The Budget joke I liked best was not the one about the tax haven deal with Lord Ashcroft’s Belize. It was that Alistair Darling had offered money to fill potholes in our roads after the long, hard winter, but not the black holes in the public finances after the even crueller recession.
Mean, but funny. It’s not quite true either. Neither Labour, Tories nor saintly Lib Dems have been very explicit so far about how they would rein in spending and increase the tax take. But we’re getting there slowly.
“Back office costs” has suddenly replaced “NHS bureaucracy” as a buzz word panacea
The unflashy-but-shrewd chancellor got a good press overall for what was widely called the first post-Brown budget. “You are in danger of becoming a national treasure,” Peter Mandelson apparently teased Darling.
City analysts and Fleet Street remained cross about the lack of tax-and-spend detail. Yet more will trickle out under the pressure of events. We got a bit more on the even more implausible Tory plans this week too.

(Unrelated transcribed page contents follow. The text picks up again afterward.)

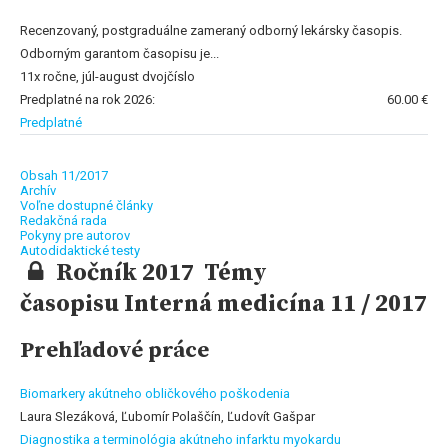
Recenzovaný, postgraduálne zameraný odborný lekársky časopis.
Odborným garantom časopisu je...
11x ročne, júl-august dvojčíslo
Predplatné na rok 2026:
60.00 €
Predplatné
Obsah 11/2017
Archív
Voľne dostupné články
Redakčná rada
Pokyny pre autorov
Autodidaktické testy
Ročník 2017 Témy
časopisu Interná medicína 11 / 2017
Prehľadové práce
Biomarkery akútneho obličkového poškodenia
Laura Slezáková, Ľubomír Polaščín, Ľudovít Gašpar
Diagnostika a terminológia akútneho infarktu myokardu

Meanwhile the flood of emailed statements to NHS managers in the wake of the Budget included more about health secretary Andy Burnham’s offer to find one third of the promised efficiency savings - £4.35bn out of £11bn a year by 2013 - while allegedly protecting frontline services, at least for now.
It gives us some indication as to where ministerial attention will be focused, whoever wins power: £1.5bn from the cost of procurement; a modest £100m from that money pit the NHS IT programme; £60m from cutting energy consumption; up to £555m from cutting staff sickness and absence (see right).
I love those precise figures. Why not £556m? And “back office costs” has suddenly replaced “NHS bureaucracy” as a buzz word panacea for cost-cutting Tories as well as Labour.
Darling’s deputy, Liam Byrne, was duly mocked on TV over NHS sickness. How could they possibly save that much? By better procedures and by sacking persistent offenders, he gamely insisted.
Coincidence or not, from next Tuesday those of us who seek a doctor’s sick note may get a “fit note” which would (in theory) discourage malingering and ease the pathway back into work via changed duties or altered hours.
Who says so? Health and work “tsar” Dame Carol Black, who recommended the change back in 2008. Who knows, she might be right. It must be irritating for managers to get fresh guidance on “commercial skills for the NHS” and an update of the “PCT procurement guide”, but this is a Battle of Britain moment: no time for reflex cynicism, all shoulders to the wheel.
The DH’s new post-Budget “patient choice statement” is to be read in tandem with those above; regrettably the guidance does not state whether tea or coffee is the preferred beverage while reading, nor what type of biscuit. There you go again, Mike, reflex cynicism.
But does the statement contain evidence of Handy Andy’s retreat from the Burnham Doctrine that the NHS is the “preferred provider”? I think it might.
Thus: “Where existing NHS services are delivering a good standard of care for patients, there is no need to look to the market. But there is no compromise over poor quality care. Independent and third sector organisations will continue to make a value contribution…” writes Mr Burnham.
Yet the media too points several ways at once. The Sunday Telegraph’s ambulance campaign, thoughtful last week over 999 priorities, complains this week that crews are being given up to £38 for every casualty they keep out of hospital.
That makes sense in the Darling World of Cuts, doesn’t it? We have a long way to go and drastic steps like charging for NHS services cannot be ruled out - whatever Andy B or Lansley says now.